Somente nos anos 1990, em um simpósio com a participação de Teun van Dijk, Norman Fairclough, Gunter Kress, Theo van Leeuwen e Ruth Wodak, é que a ADC irá tornar-se uma disciplina propriamente dita, tendo Fairclough como o representante dos estudos em ADC devido à sua Teoria Social do Discurso, mas não se limitando a esse pesquisador (RESENDE E RAMALHO, 2009, p.21). Os estudiosos dessa época esforçaram-se por criar um método de estudo do discurso para explicar por que cientistas sociais e da mídia precisavam dos linguistas (MAGALHÃES, 2005, p.3).

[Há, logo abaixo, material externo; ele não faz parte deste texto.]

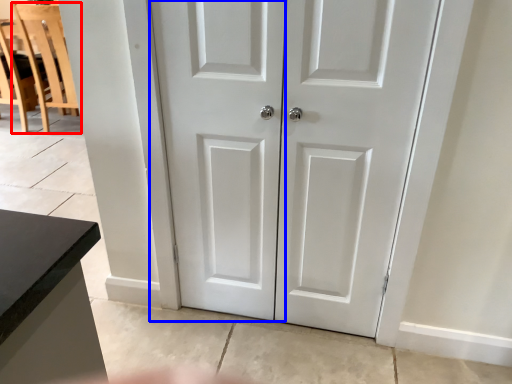 Question: Which object is closer to the camera taking this photo, chair (highlighted by a red box) or screen door (highlighted by a blue box)?

Choices:
 (A) chair
 (B) screen door

Answer: (B)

Além da Linguística Crítica, as influências da ADC são os estudos de Mikhail Bakhtin e de Michel Foucault, que vincularam discurso e poder. Bakhtin foi o fundador da primeira teoria de semiótica de ideologia, da noção de “dialogismo” na linguagem e crítico do objetivismo abstrato de Saussure (RESENDE E RAMALHO, 2009, p.14). Ele atribuiu à linguagem o caráter social e ideológico: “a palavra está sempre carregada de um conteúdo

ou de um sentido ideológico ou vivencial. É assim que compreendemos as palavras e

somente reagimos àquelas que despertam em nós ressonâncias ideológicas ou concernentes à vida” (BAKHTIN, 1981, p.70, grifo no original).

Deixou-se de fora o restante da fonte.